"Jogja Menjerit Panas"


Foto: http://www.info-jogja.com.com/2014/11/sumber-polusi-terbesar-di-jogja-berasal.html
Oleh: Divisi Penelitian KOMAHI UMY

Nuansa Online - Banyak mahasiswa menganggap kota Yogyakarta itu aman, nyaman, dan sejuk. Hal itu terbesit dalam pikiran Susan (nama samaran) asal Sumatera, yang beranggapan bahwa Yogyakarta itu lebih sejuk daripada kota asalnya di Sumatera. Namun harapan itu tidak sesuai dengan ekspetasinya. Pohon-pohon rindang yang dibayangkan selama ini hanyalah sebatas asa, hanya semilir angin dari pohon cemara yang bisa ia nikmati. Rindangnya pohon cemara itu tetap saja tidak mampu melindunginya dari terik matahari di Yogyakarta.

Kota Yogyakarta makin panas dari hari ke hari.
Bumi kian terasa panas dari tahun ke tahun akibat CO2 yang terperangkap di atmosfer. Panasnya bumi ini terasa di seluruh dunia, bahkan perubahan iklim telah dirasakan sekitar empat puluh persen kota di dunia, khusunya Yogyakarta. Kota Yogyakarta telah mengalami kenaikan suhu udara yang tinggi, terutama pada tahun 2013 hingga 2014.

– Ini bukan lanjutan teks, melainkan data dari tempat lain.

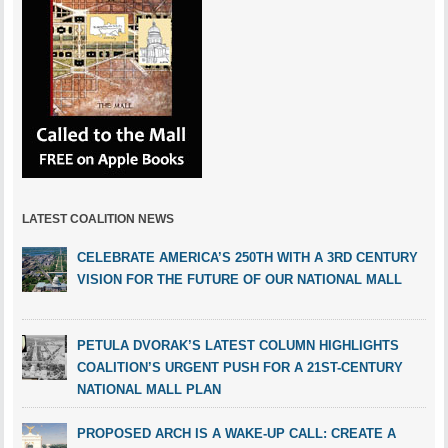
LATEST COALITION NEWS
CELEBRATE AMERICA’S 250TH WITH A 3RD CENTURY
VISION FOR THE FUTURE OF OUR NATIONAL MALL
PETULA DVORAK’S LATEST COLUMN HIGHLIGHTS
COALITION’S URGENT PUSH FOR A 21ST-CENTURY
NATIONAL MALL PLAN
PROPOSED ARCH IS A WAKE-UP CALL: CREATE A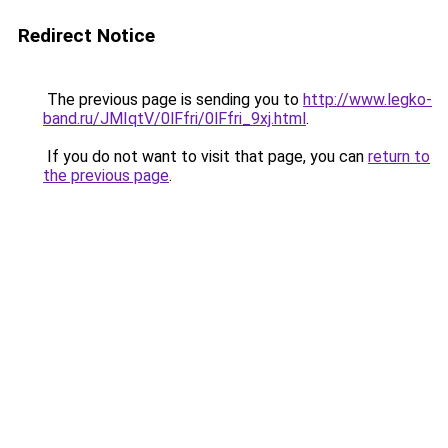
Redirect Notice
The previous page is sending you to
http://www.legko-
band.ru/JMIqtV/0lFfri/0lFfri_9xj.html
.
If you do not want to visit that page, you can
return to
the previous page
.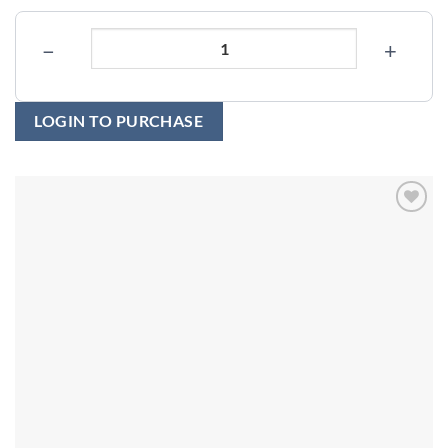
−
+
LOGIN TO PURCHASE
Add to
wishlist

Berdasarkan penelitian yang dilakukan oleh Dosen Fakultas Geografi Universitas Gadjah Mada, Retnadi Heru Jatmiko, kenaikan suhu di kota Yogyakarta dipicu oleh padatnya bangunan dalam kota, sementara vegetasi  yang ada hanya sedikit. Berdasarkan hasil penggunaan citra saluran inframerah termal terhadap perubahan iklim perkotaan Yogyakarta sepanjang tahun 2013 dan 2014, suhu tinggi berada di pusat perkotaan. Kondisi ini disebabkan lahan yang tertutup oleh bangunan, aspal, dan atap di pusat Kota Yogyakarta memiliki temperatur lebih tinggi (Riyandi, 2016). Suhu merupakan parameter kedua yang terdampak oleh perubahan iklim perkotaan setelah bencana alam.

Sedangkan keadaan sebaliknya terjadi di luar pusat kota Yogyakarta. Pada wilayah yang berada di pinggiran hingga jauh dari kota tidak mengalami kenaikan suhu dan cenderung lebih dingin. Hal tersebut disebabkan vegetasi lahan terbuka yang berada di wilayah tersebut cukup banyak.  

Selain perubahan suhu di pusat kota, daerah Yogyakarta lainnya pun mengalami dampak perubahan iklim dari badai El Nino. Badai tersebut mengakibatkan kesulitan air meskipun saat musim hujan. Hal itu sangat dirasakan oleh para petani di daerah Bantul yang jauh dari aliran sungai dan terpaksa harus memakai pompa disel yang mengakibatkan biaya produksi meningkat (Harry, 2016).

Matikan lampu selama 60 menit dapat merubah dunia.
Karena fenomena perubahan iklim ini, banyak organisasi ataupun instansi di bidang lingkungan yang tergerak untuk mencoba menanggulangi-nya. Earth Hour adalah salah satunya, sebuah organisasi yang berada di bawah World Wide Fund for Nature Perserikatan Bangsa-Bangsa. Earth Hour tidak hanya terpusat di Jakarta, namun juga ada di Yogyakarta. Organisasi ini tekenal dengan aksinya untuk menanggulangi perubahan iklim dan lingkungan.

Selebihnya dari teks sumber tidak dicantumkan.